Exercise =
In the material below, the lines containing the word "Ghana" are required; copy each of them.

Record set =
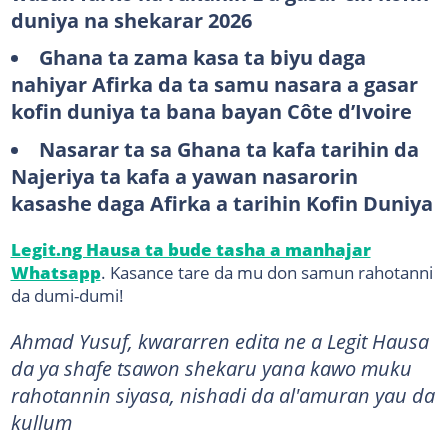
duniya na shekarar 2026
Ghana ta zama kasa ta biyu daga
nahiyar Afirka da ta samu nasara a gasar
kofin duniya ta bana bayan Côte d’Ivoire
Nasarar ta sa Ghana ta kafa tarihin da
Najeriya ta kafa a yawan nasarorin
kasashe daga Afirka a tarihin Kofin Duniya
Legit.ng Hausa ta bude tasha a manhajar
Whatsapp
. Kasance tare da mu don samun rahotanni
da dumi-dumi!
Ahmad Yusuf, kwararren edita ne a Legit Hausa
da ya shafe tsawon shekaru yana kawo muku
rahotannin siyasa, nishadi da al'amuran yau da
kullum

Task response =
Ghana ta zama kasa ta biyu daga
Nasarar ta sa Ghana ta kafa tarihin da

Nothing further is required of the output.